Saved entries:

_ _ _ _ _

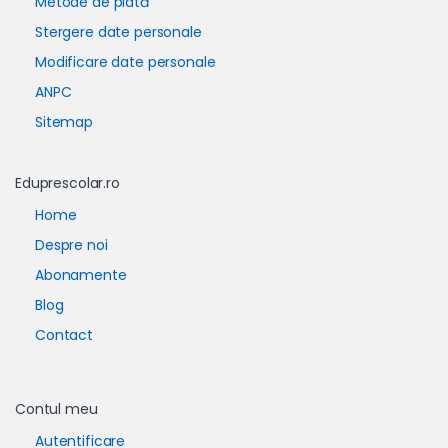
Metode de plată
Stergere date personale
Modificare date personale
ANPC
Sitemap
Eduprescolar.ro
Home
Despre noi
Abonamente
Blog
Contact
Contul meu
Autentificare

_ _ _ _ _

For this exercise, return every line from the data that holds the string "personale".

» Result of the task:
Stergere date personale
Modificare date personale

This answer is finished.